<<<<

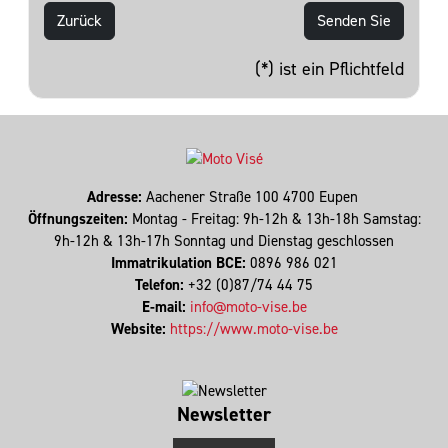
Zurück
(*) ist ein Pflichtfeld
Adresse:
Aachener Straße 100 4700 Eupen
Öffnungszeiten:
Montag - Freitag: 9h-12h & 13h-18h Samstag:
9h-12h & 13h-17h Sonntag und Dienstag geschlossen
Immatrikulation BCE:
0896 986 021
Telefon:
+32 (0)87/74 44 75
E-mail:
info@moto-vise.be
Website:
https://www.moto-vise.be
Newsletter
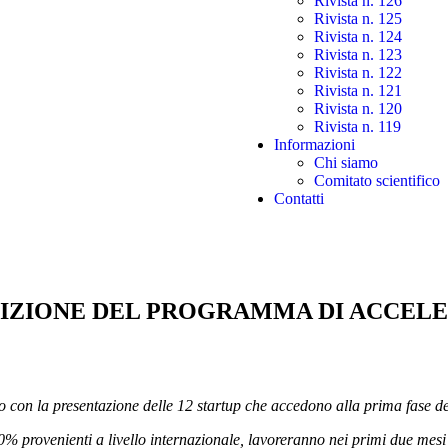
Rivista n. 126
Rivista n. 125
Rivista n. 124
Rivista n. 123
Rivista n. 122
Rivista n. 121
Rivista n. 120
Rivista n. 119
Informazioni
Chi siamo
Comitato scientifico
Contatti
 EDIZIONE DEL PROGRAMMA DI ACCE
ero con la presentazione delle 12 startup che accedono alla prima fase 
l 40% provenienti a livello internazionale, lavoreranno nei primi due me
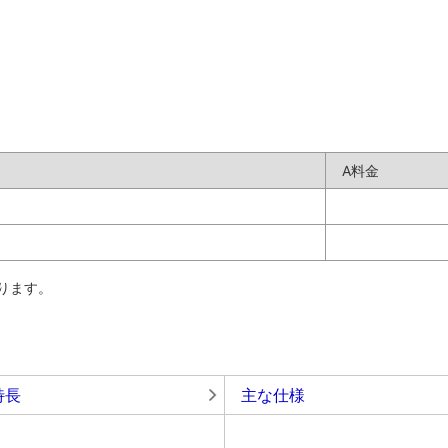
A料金
ります。
特長
主な仕様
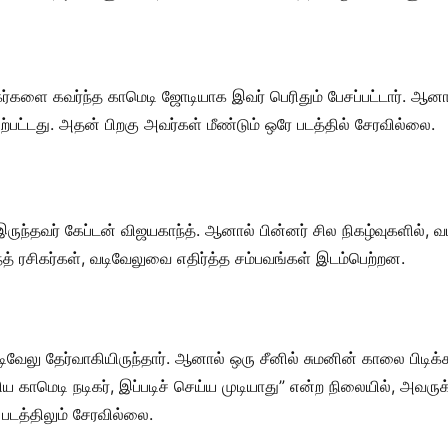
ர்களை கவர்ந்த காமெடி ஜோடியாக இவர் பெரிதும் பேசப்பட்டார். ஆன
்பட்டது. அதன் பிறகு அவர்கள் மீண்டும் ஒரே படத்தில் சேரவில்லை.
ருந்தவர் கேப்டன் விஜயகாந்த். ஆனால் பின்னர் சில நிகழ்வுகளில், 
் ரசிகர்கள், வடிவேலுவை எதிர்த்த சம்பவங்கள் இடம்பெற்றன.
ிவேலு தேர்வாகியிருந்தார். ஆனால் ஒரு சீனில் சுமனின் காலை பிடி
ய காமெடி நடிகர், இப்படிச் செய்ய முடியாது” என்ற நிலையில், அவரு
 படத்திலும் சேரவில்லை.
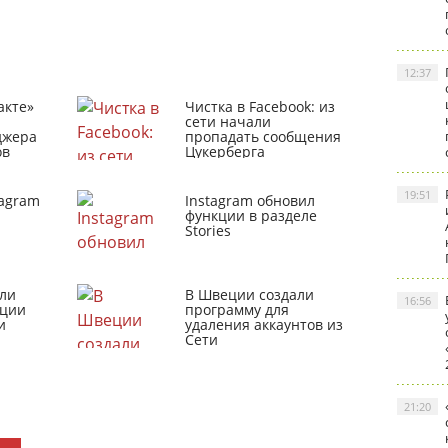
12:37
акте»
Чистка в Facebook: из
сети начали
джера
пропадать сообщения
ов
Цукерберга
19:51
tagram
Instagram обновил
функции в разделе
Stories
ли
В Швеции создали
16:56
кции
программу для
и
удаления аккаунтов из
Сети
21:20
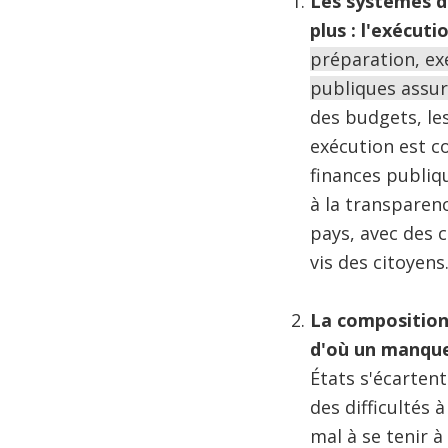
Les systèmes de
plus : l'exécut
préparation, ex
publiques assur
des budgets, le
exécution est c
finances publiqu
à la transparen
pays, avec des 
vis des citoyens
La composition 
d'où un manque 
États s'écarten
des difficultés 
mal à se tenir 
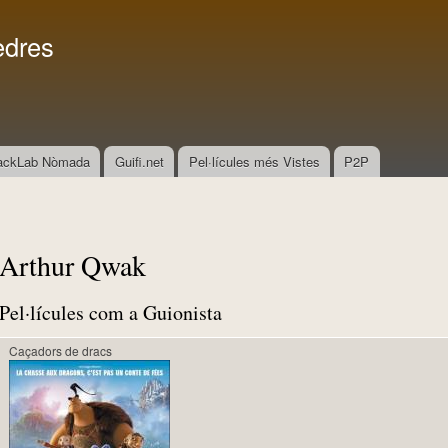
Vés al
Menú secundari
contingut
edres
ackLab Nòmada
Guifi.net
Pel·lícules més Vistes
P2P
Arthur Qwak
Pel·lícules com a Guionista
Caçadors de dracs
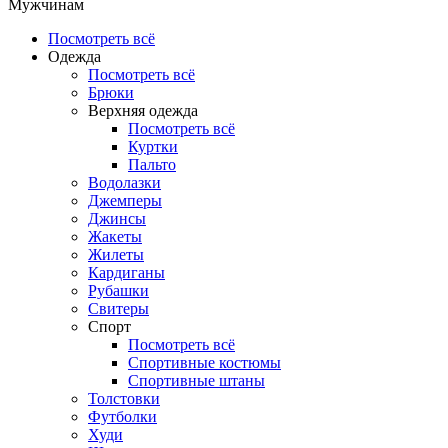
Мужчинам
Посмотреть всё
Одежда
Посмотреть всё
Брюки
Верхняя одежда
Посмотреть всё
Куртки
Пальто
Водолазки
Джемперы
Джинсы
Жакеты
Жилеты
Кардиганы
Рубашки
Свитеры
Спорт
Посмотреть всё
Спортивные костюмы
Спортивные штаны
Толстовки
Футболки
Худи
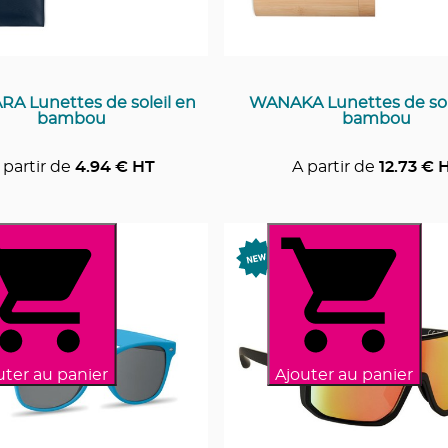
A Lunettes de soleil en
WANAKA Lunettes de sole
bambou
bambou
 partir de
4.94
€ HT
A partir de
12.73
€ 
uter au panier
Ajouter au panier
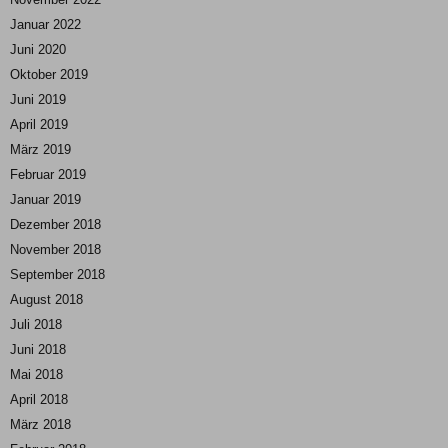
Januar 2022
Juni 2020
Oktober 2019
Juni 2019
April 2019
März 2019
Februar 2019
Januar 2019
Dezember 2018
November 2018
September 2018
August 2018
Juli 2018
Juni 2018
Mai 2018
April 2018
März 2018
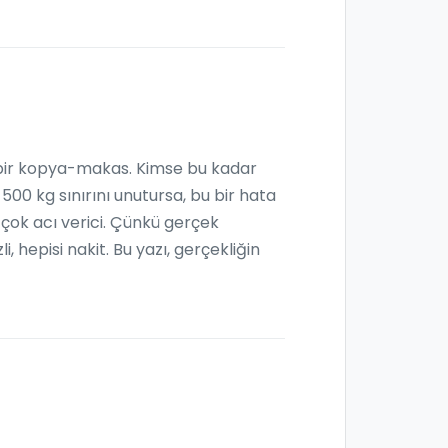
e bir kopya-makas. Kimse bu kadar
500 kg sınırını unutursa, bu bir hata
çok acı verici. Çünkü gerçek
 hepisi nakit. Bu yazı, gerçekliğin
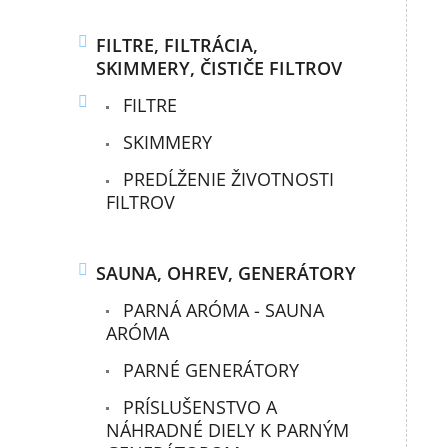
FILTRE, FILTRÁCIA,
SKIMMERY, ČISTIČE FILTROV
FILTRE
SKIMMERY
PREDĹŽENIE ŽIVOTNOSTI
FILTROV
SAUNA, OHREV, GENERÁTORY
PARNÁ ARÓMA - SAUNA
ARÓMA
PARNÉ GENERÁTORY
PRÍSLUŠENSTVO A
NÁHRADNÉ DIELY K PARNÝM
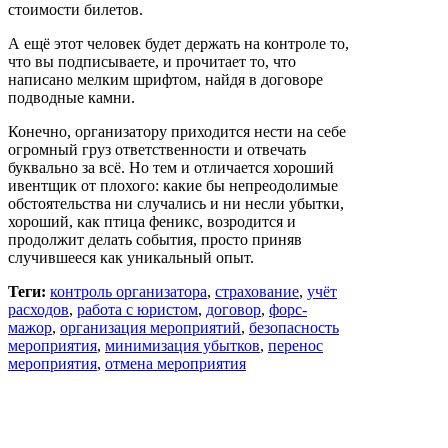
стоимости билетов.
А ещё этот человек будет держать на контроле то,
что вы подписываете, и прочитает то, что
написано мелким шрифтом, найдя в договоре
подводные камни.
Конечно, организатору приходится нести на себе
огромный груз ответственности и отвечать
буквально за всё. Но тем и отличается хороший
ивентщик от плохого: какие бы непреодолимые
обстоятельства ни случались и ни несли убытки,
хороший, как птица феникс, возродится и
продолжит делать события, просто приняв
случившееся как уникальный опыт.
Теги:
контроль организатора
,
страхование
,
учёт
расходов
,
работа с юристом
,
договор
,
форс-
мажор
,
организация мероприятий
,
безопасность
мероприятия
,
минимизация убытков
,
перенос
мероприятия
,
отмена мероприятия
Понравился материал? Поделитесь им с друзьями
в соцсетях!
Задайте вопрос команде!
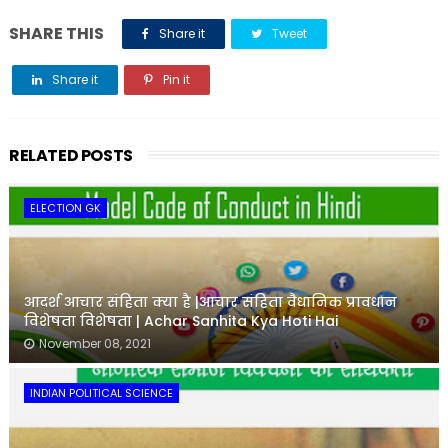
SHARE THIS
Share it
Tweet
Share it
Pin it
Share it
RELATED POSTS
ELECTION GK
आदर्श आचार संहिता क्या है |आचार संहिता वैधानिक प्रावधान
विशेषता विशेषता | Achar Sanhita Kya Hoti Hai
November 08, 2021
INDIAN POLITICAL SCIENCE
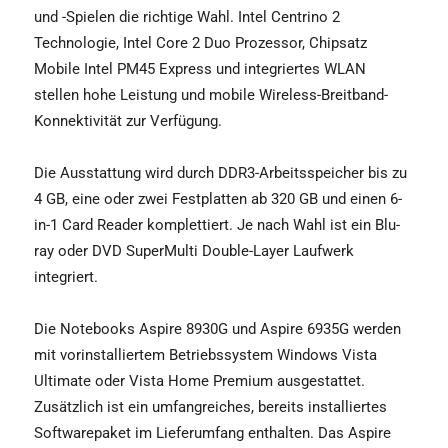
und -Spielen die richtige Wahl. Intel Centrino 2
Technologie, Intel Core 2 Duo Prozessor, Chipsatz
Mobile Intel PM45 Express und integriertes WLAN
stellen hohe Leistung und mobile Wireless-Breitband-
Konnektivität zur Verfügung.
Die Ausstattung wird durch DDR3-Arbeitsspeicher bis zu
4 GB, eine oder zwei Festplatten ab 320 GB und einen 6-
in-1 Card Reader komplettiert. Je nach Wahl ist ein Blu-
ray oder DVD SuperMulti Double-Layer Laufwerk
integriert.
Die Notebooks Aspire 8930G und Aspire 6935G werden
mit vorinstalliertem Betriebssystem Windows Vista
Ultimate oder Vista Home Premium ausgestattet.
Zusätzlich ist ein umfangreiches, bereits installiertes
Softwarepaket im Lieferumfang enthalten. Das Aspire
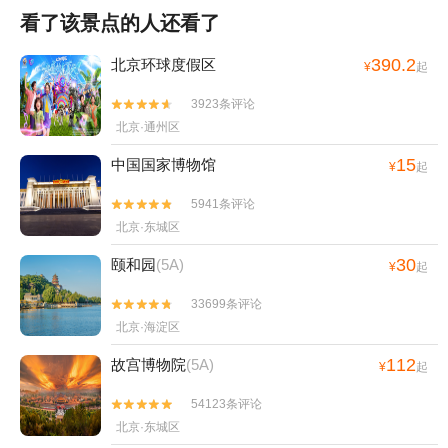
看了该景点的人还看了
390.2
北京环球度假区
¥
起
3923条评论


北京·通州区
15
中国国家博物馆
¥
起
5941条评论


北京·东城区
30
颐和园
(5A)
¥
起
33699条评论


北京·海淀区
112
故宫博物院
(5A)
¥
起
54123条评论


北京·东城区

>>>>

**Activity:**
Each line that includes "oder" counts once; state how many such lines the listing has, with no other words.

**Solution for this problem:**
3